For decades, oil companies prevented humanity from reversing climate change

Oct 16, 2016 The Kathmandu Post- In 1994—after years of outright lies from the tobacco industry regarding the addictive and harmful properties of cigarettes—the top executives of seven American transnational companies were bought before the American Congress to testify about such deceitful tactics. However, despite an overwhelming consensus among the scientific community on the detrimental effects of smoking, the executives were adamant that there was no reliable proof that cigarettes were dangerous.

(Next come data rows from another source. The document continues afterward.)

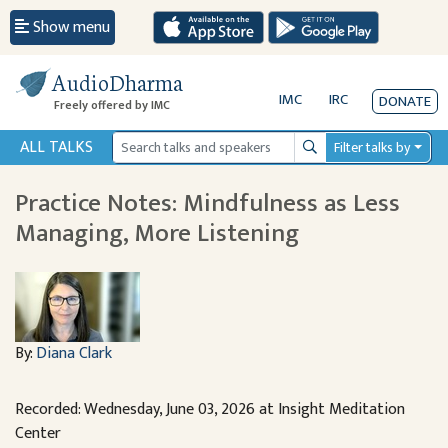
Show menu
AudioDharma
IMC
IRC
DONATE
Freely offered by IMC
ALL TALKS
Filter talks by
Search
Practice Notes: Mindfulness as Less
Managing, More Listening
By:
Diana Clark
Recorded: Wednesday, June 03, 2026 at Insight Meditation
Center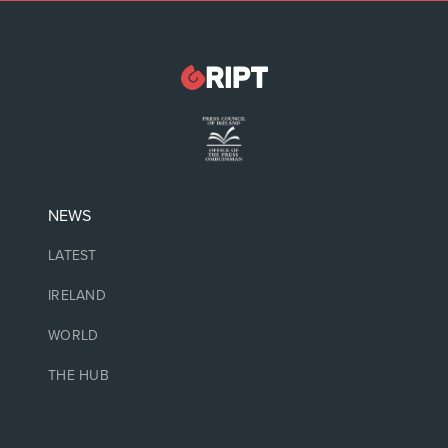
NEWS
LATEST
IRELAND
WORLD
THE HUB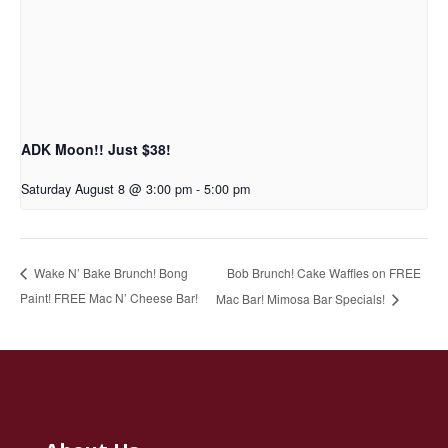
ADK Moon!! Just $38!
Saturday August 8 @ 3:00 pm
-
5:00 pm
Bob Brunch! Cake Waffles on FREE
Wake N’ Bake Brunch! Bong
Paint! FREE Mac N’ Cheese Bar!
Mac Bar! Mimosa Bar Specials!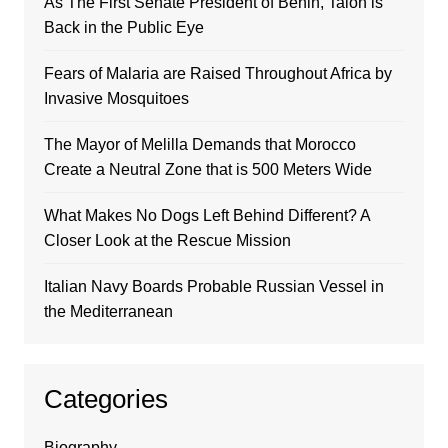
As The First Senate President of Benin, Talon is
Back in the Public Eye
Fears of Malaria are Raised Throughout Africa by
Invasive Mosquitoes
The Mayor of Melilla Demands that Morocco
Create a Neutral Zone that is 500 Meters Wide
What Makes No Dogs Left Behind Different? A
Closer Look at the Rescue Mission
Italian Navy Boards Probable Russian Vessel in
the Mediterranean
Categories
Biography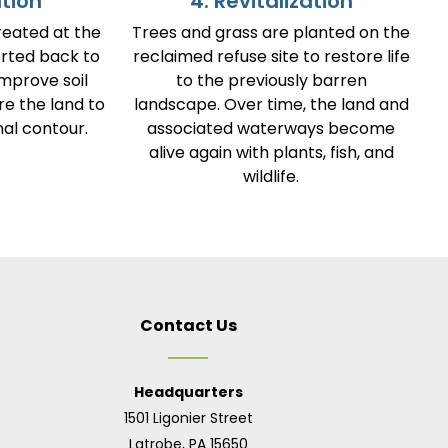
ation
4. Revitalization
reated at the
Trees and grass are planted on the
orted back to
reclaimed refuse site to restore life
improve soil
to the previously barren
re the land to
landscape. Over time, the land and
al contour.
associated waterways become
alive again with plants, fish, and
wildlife.
Contact Us
Headquarters
1501 Ligonier Street
Latrobe, PA 15650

The American public was appalled by such blatant lies. The government, for its part, pursued this case and after more than a decade, in 2006, the US courts found the Big Tobacco companies complicit in a 50-year long racketeering enterprise that deliberately misled the public and hid the dangers associated with smoking. In the aftermath, the Big Tobacco was fined $10 billion, removed from international and national negotiation tables and strong laws and regulations against them were adopted.

Big money

Parallel to this old controversy of corporate abuse is a new one: Recently unearthed email evidence shows that ExxonMobil, the world’s largest and most profitable oil company, had first-hand knowledge about climate change as early as 1981—long before the issue entered mainstream discussions.

In 2015, Exxon was investigated after allegations of such deceptive activities were made. Company records obtained subsequently show that Exxon’s executives had been briefed about the potent effects of fossil fuels on the climate by their own scientists. The rich oilmen knew that burning fossil fuels would raise global temperatures. They knew that such change in the climate would threaten many populations and ecosystems. And they knew that in order to avoid such changes to the global climate, mankind had limited time to switch to a less polluting method of energy generation.

But Exxon did not care. Despite being among the few with access to such vital information at the time, Exxon decided against sharing this information with the public. Later—even when global warming became a widely accepted phenomenon—Exxon spent over $30 million in the period of 27 years promoting climate change denial.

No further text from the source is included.